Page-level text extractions

▼▼▼

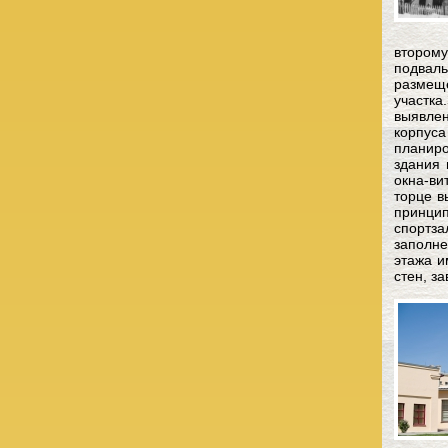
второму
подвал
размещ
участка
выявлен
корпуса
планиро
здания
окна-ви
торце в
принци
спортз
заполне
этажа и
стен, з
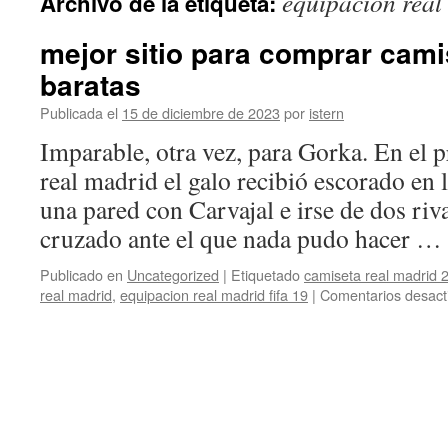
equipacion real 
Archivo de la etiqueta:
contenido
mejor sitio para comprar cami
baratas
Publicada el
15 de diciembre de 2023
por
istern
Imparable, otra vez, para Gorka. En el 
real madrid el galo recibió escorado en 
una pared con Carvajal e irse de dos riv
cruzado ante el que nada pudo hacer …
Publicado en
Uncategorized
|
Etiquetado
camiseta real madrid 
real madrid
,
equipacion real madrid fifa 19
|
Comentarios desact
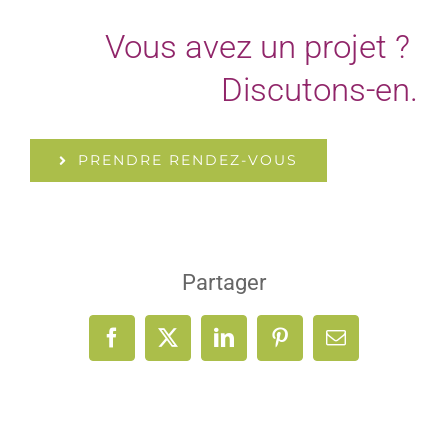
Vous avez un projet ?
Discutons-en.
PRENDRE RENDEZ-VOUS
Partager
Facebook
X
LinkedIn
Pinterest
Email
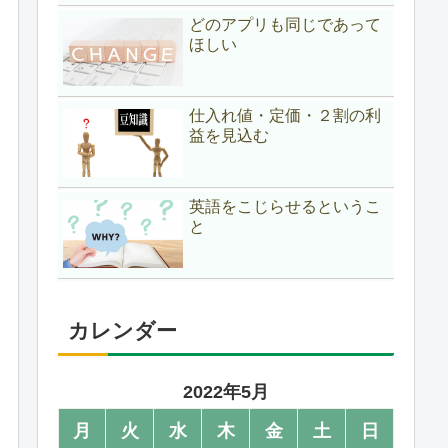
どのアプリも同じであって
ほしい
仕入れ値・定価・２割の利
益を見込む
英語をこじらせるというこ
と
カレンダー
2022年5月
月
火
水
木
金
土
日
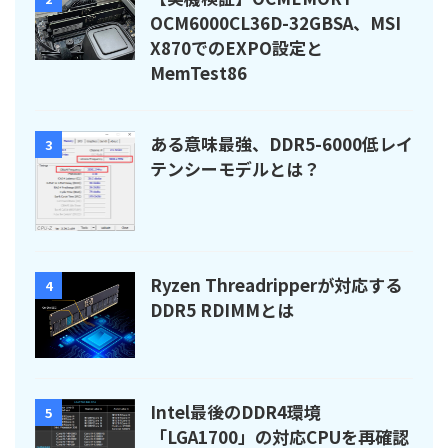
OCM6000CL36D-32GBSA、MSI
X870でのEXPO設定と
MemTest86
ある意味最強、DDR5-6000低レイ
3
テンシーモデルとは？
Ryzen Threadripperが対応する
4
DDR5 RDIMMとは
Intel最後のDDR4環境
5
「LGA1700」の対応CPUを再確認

▲▲▲
▼▼▼

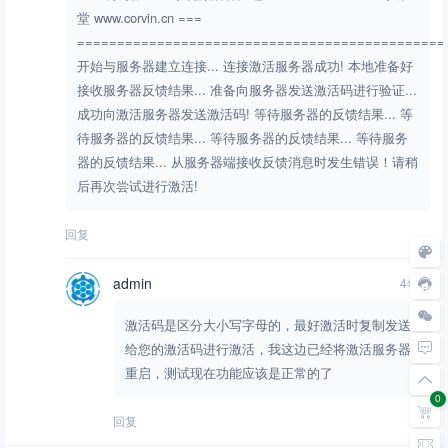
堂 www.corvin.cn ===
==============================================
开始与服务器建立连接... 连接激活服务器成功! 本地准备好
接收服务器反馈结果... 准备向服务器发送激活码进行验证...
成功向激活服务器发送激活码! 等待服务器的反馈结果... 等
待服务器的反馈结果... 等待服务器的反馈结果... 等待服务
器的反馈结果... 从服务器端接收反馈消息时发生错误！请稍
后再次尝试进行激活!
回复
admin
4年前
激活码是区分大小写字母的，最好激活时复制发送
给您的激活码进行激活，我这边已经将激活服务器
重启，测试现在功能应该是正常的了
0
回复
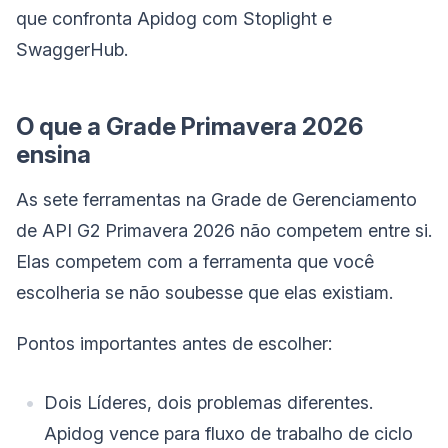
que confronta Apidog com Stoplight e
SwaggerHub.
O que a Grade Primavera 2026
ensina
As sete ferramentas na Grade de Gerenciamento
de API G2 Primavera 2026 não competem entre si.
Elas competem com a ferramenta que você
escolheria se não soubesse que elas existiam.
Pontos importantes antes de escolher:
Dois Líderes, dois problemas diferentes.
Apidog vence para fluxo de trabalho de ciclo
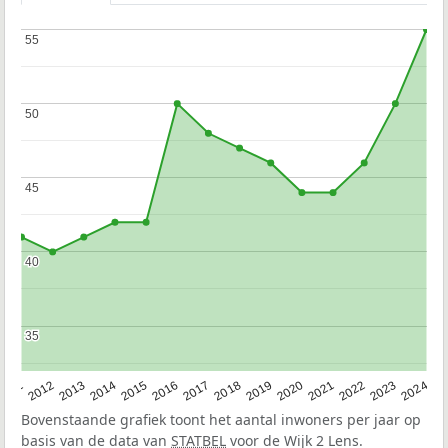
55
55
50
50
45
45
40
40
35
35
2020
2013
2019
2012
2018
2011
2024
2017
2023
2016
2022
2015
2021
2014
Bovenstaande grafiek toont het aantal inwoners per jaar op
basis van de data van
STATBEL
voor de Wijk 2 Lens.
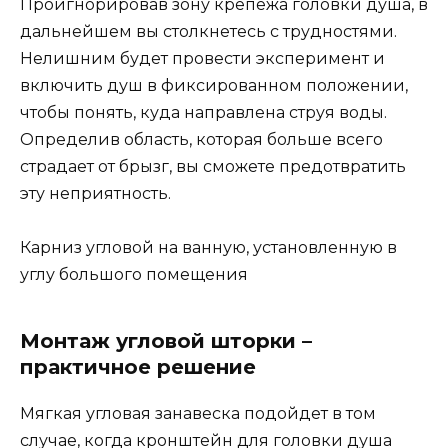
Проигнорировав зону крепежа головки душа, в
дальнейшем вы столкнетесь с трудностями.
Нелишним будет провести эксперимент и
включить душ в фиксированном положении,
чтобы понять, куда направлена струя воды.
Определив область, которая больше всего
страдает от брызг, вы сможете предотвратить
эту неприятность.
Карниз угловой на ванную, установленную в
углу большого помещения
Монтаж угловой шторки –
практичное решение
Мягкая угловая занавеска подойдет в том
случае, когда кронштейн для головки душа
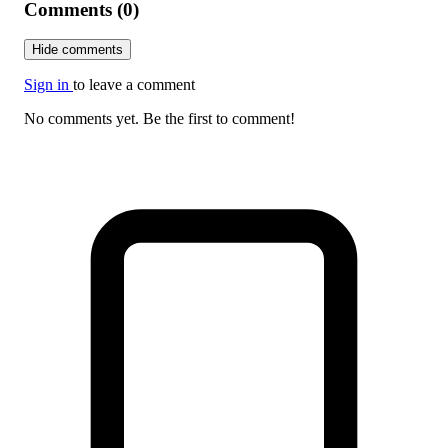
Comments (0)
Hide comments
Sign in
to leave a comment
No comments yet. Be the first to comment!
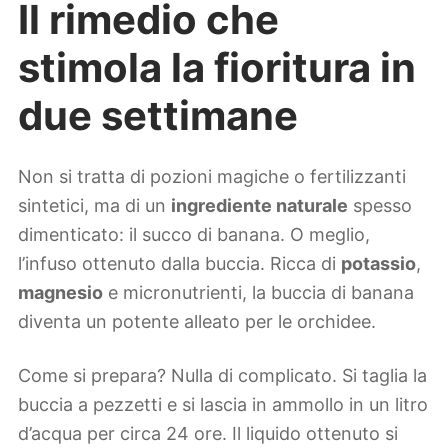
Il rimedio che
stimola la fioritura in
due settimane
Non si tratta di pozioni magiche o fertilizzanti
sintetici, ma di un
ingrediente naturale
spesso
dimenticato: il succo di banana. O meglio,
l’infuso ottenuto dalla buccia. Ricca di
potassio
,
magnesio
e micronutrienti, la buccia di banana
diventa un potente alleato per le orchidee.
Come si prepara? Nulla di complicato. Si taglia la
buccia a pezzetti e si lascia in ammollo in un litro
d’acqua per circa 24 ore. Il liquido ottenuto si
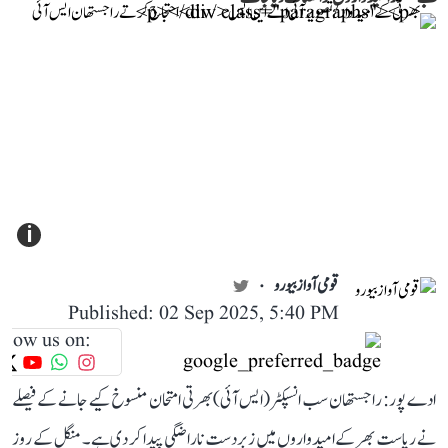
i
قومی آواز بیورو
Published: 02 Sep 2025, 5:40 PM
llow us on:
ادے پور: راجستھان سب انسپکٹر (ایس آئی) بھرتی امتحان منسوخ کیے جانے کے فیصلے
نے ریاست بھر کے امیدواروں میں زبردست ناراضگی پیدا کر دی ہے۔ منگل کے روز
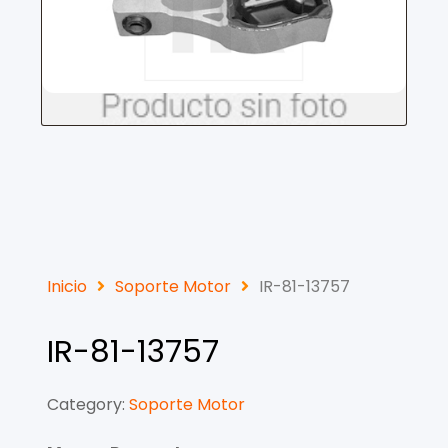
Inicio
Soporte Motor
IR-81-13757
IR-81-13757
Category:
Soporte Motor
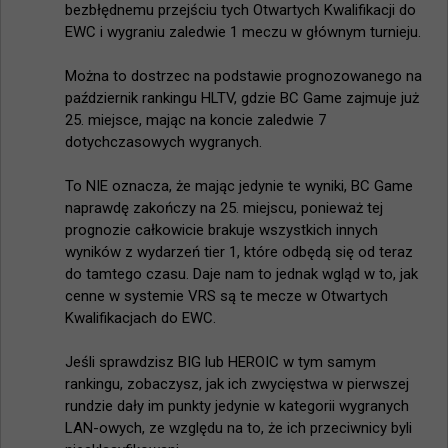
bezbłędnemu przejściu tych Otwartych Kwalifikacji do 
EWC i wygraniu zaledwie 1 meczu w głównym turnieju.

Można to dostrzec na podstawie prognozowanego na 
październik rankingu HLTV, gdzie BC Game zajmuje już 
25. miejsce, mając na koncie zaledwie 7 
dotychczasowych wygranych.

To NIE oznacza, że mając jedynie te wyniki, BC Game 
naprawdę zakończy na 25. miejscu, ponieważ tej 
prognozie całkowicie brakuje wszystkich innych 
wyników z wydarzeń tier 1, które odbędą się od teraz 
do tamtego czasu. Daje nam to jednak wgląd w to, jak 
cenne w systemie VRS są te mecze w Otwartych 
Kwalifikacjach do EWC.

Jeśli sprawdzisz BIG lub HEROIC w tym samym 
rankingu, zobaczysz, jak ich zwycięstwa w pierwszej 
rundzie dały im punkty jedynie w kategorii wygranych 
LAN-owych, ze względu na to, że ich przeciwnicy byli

▲▲▲
▼▼▼

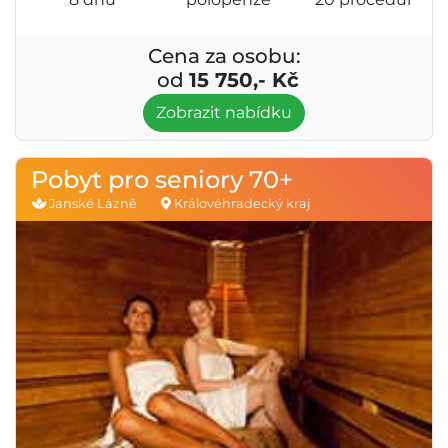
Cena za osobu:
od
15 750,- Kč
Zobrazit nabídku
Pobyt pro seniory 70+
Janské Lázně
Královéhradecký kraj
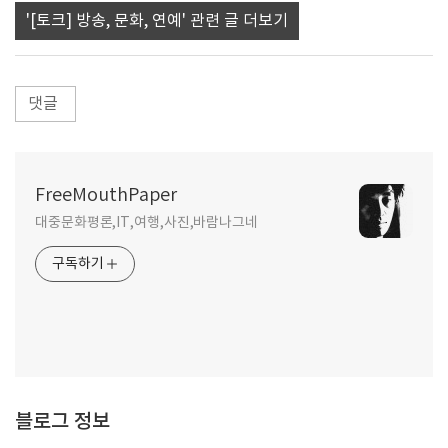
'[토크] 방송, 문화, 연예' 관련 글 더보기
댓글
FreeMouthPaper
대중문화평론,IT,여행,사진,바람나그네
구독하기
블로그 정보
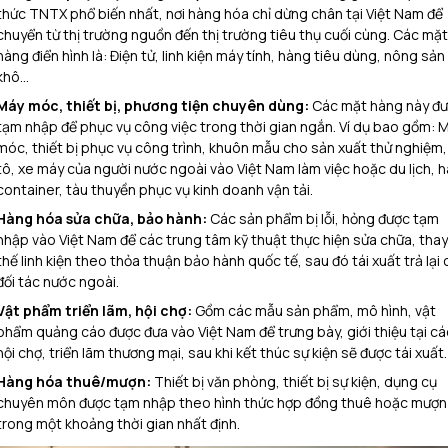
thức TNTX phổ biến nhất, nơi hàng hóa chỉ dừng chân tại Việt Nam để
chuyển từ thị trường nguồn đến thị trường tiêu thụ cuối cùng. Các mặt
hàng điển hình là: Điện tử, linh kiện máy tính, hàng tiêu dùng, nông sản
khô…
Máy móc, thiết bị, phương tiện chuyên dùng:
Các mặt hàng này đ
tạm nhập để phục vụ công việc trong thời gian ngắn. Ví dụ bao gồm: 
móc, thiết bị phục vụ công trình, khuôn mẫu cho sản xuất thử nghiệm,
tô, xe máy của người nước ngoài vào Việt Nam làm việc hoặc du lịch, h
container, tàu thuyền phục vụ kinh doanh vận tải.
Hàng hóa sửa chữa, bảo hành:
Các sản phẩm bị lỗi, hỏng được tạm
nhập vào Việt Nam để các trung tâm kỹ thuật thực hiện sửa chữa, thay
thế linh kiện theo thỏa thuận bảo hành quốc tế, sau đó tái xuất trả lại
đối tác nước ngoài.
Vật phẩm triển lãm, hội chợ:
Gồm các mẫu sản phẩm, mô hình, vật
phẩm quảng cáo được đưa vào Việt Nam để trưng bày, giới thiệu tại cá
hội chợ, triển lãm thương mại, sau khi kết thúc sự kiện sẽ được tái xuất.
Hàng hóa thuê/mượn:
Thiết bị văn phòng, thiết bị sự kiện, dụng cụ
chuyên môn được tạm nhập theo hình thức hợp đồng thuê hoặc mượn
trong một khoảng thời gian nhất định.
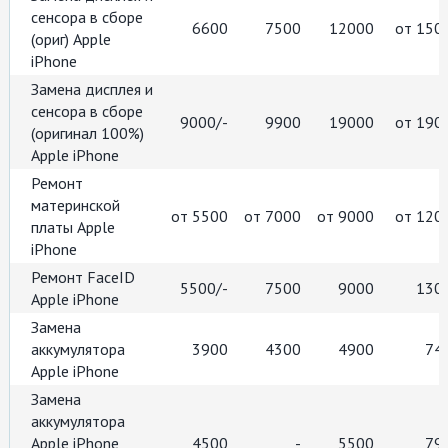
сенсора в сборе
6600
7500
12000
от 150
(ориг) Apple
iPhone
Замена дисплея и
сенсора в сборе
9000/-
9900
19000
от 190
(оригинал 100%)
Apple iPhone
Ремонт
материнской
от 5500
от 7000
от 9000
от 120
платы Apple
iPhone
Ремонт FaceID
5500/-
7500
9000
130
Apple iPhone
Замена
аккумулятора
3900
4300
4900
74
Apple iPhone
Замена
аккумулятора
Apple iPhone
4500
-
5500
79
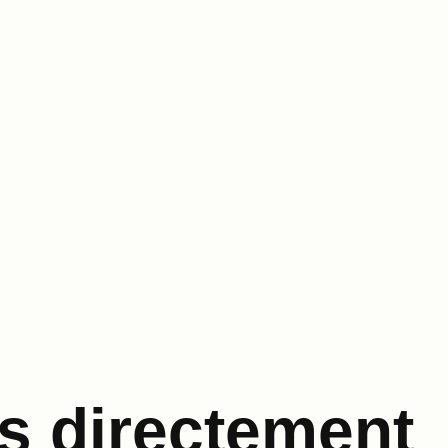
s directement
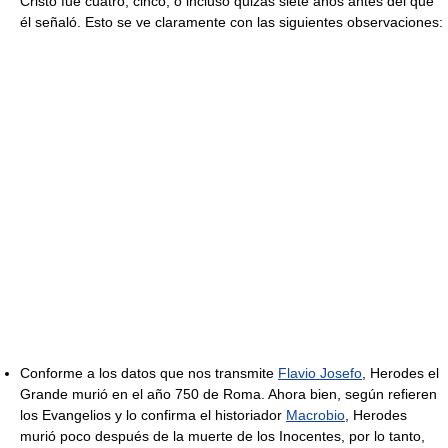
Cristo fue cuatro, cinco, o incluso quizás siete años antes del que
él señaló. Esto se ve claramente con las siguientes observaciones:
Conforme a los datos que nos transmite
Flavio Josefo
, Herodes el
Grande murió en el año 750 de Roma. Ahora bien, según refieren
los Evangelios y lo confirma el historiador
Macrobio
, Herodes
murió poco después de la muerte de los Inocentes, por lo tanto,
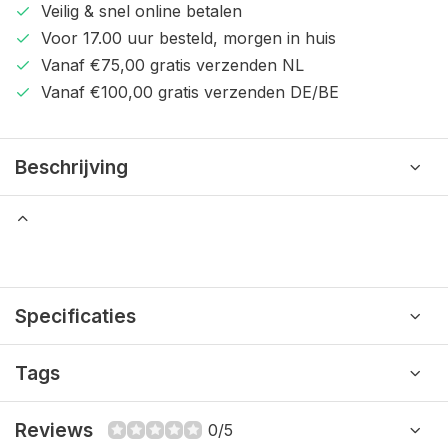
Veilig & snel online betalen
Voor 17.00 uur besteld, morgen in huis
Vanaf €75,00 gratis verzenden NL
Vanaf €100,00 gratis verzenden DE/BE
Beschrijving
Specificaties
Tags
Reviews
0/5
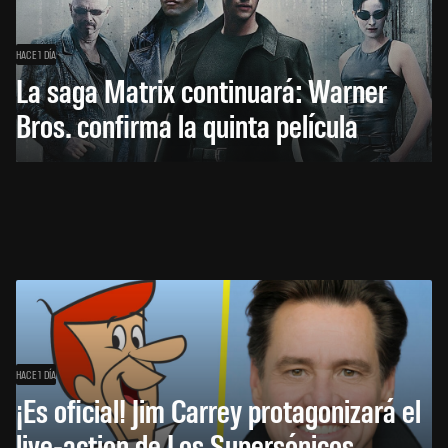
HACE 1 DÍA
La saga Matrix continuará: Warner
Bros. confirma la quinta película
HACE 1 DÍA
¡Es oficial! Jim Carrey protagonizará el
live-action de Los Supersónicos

▲▲▲

▶ [WHAT TO PRODUCE] Search the data for the string "real" and copy every line where it appears.

▶ [ANSWER AREA]
equipacion real 
real madrid el galo recibió escorado en 
camiseta real madrid 
real madrid
equipacion real madrid fifa 19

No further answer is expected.